Torch.data process the 1st batch extremely slow

We are using torch.data lib to load a large # of TFRecord files, the code looks like this:

datapipes = []
for path in paths:
     datapipe = datapipe.open_files_by_fsspec(mode='rb')
    fsspec.asyn.iothread[0] = None
    fsspec.asyn.loop[0] = None
    datapipe = datapipe.decompress(file_type=compression_type)
    datapipe = datapipe.load_from_tfrecord()
    datapipe = datapipe.cycle(num_epochs)
    datapipes.append(datapipe)
    
pipes_to_weights_dict = dict(zip(datapipes, dir_weights))
datapipe = SampleMultiplexer(pipes_to_weights_dict)
datapipe = datapipe.map(_load_single_example)

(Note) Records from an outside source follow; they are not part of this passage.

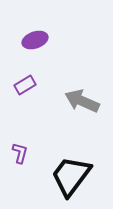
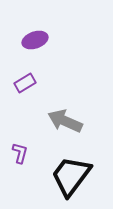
purple rectangle: moved 2 px up
gray arrow: moved 17 px left, 20 px down
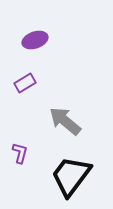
gray arrow: rotated 16 degrees clockwise
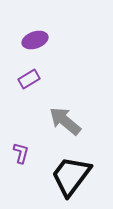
purple rectangle: moved 4 px right, 4 px up
purple L-shape: moved 1 px right
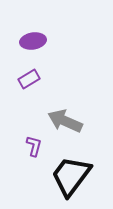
purple ellipse: moved 2 px left, 1 px down; rotated 10 degrees clockwise
gray arrow: rotated 16 degrees counterclockwise
purple L-shape: moved 13 px right, 7 px up
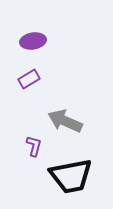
black trapezoid: rotated 138 degrees counterclockwise
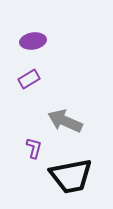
purple L-shape: moved 2 px down
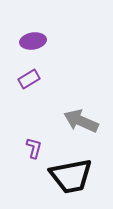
gray arrow: moved 16 px right
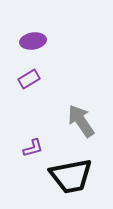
gray arrow: rotated 32 degrees clockwise
purple L-shape: moved 1 px left; rotated 60 degrees clockwise
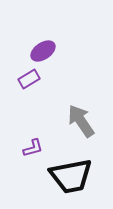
purple ellipse: moved 10 px right, 10 px down; rotated 25 degrees counterclockwise
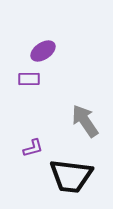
purple rectangle: rotated 30 degrees clockwise
gray arrow: moved 4 px right
black trapezoid: rotated 18 degrees clockwise
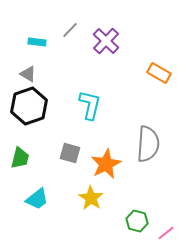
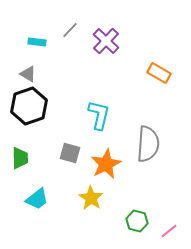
cyan L-shape: moved 9 px right, 10 px down
green trapezoid: rotated 15 degrees counterclockwise
pink line: moved 3 px right, 2 px up
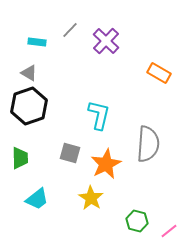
gray triangle: moved 1 px right, 1 px up
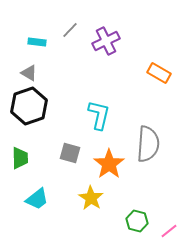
purple cross: rotated 20 degrees clockwise
orange star: moved 3 px right; rotated 8 degrees counterclockwise
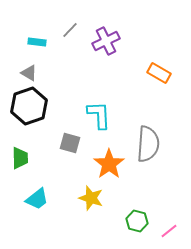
cyan L-shape: rotated 16 degrees counterclockwise
gray square: moved 10 px up
yellow star: rotated 15 degrees counterclockwise
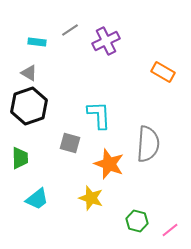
gray line: rotated 12 degrees clockwise
orange rectangle: moved 4 px right, 1 px up
orange star: rotated 16 degrees counterclockwise
pink line: moved 1 px right, 1 px up
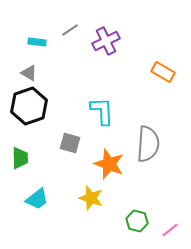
cyan L-shape: moved 3 px right, 4 px up
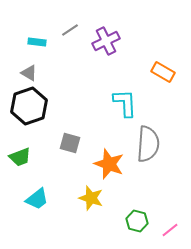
cyan L-shape: moved 23 px right, 8 px up
green trapezoid: moved 1 px up; rotated 70 degrees clockwise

rs = MultiProcessingReadingService(num_workers=num_parallel_calls, 
                                           worker_prefetch_cnt=prefetch_size // num_parallel_calls,
                                           main_prefetch_cnt=prefetch_size)

data_loader = DataLoader2(datapipe, reading_service=rs)


for i, e in enumerate(data_loader):
    print(time.time())

We found that it takes 10+mins to process the 1st batch. Spending some time adding some debug messages, and found that if I add a print before and inside the loop of this line, it keeps printing the message before the loop, but not inside the loop.

I also tried a dataset with only a few TFRecords, the 1st batch can be processed quickly.

  1. Can I get some help to narrow down the root cause of long processing time for the 1st batch?
  2. Seems torch.data is not actively developed, can you share more about the roadmap for Torch data loader? Should we use torch.data lib or something else?

Thanks
Dengpan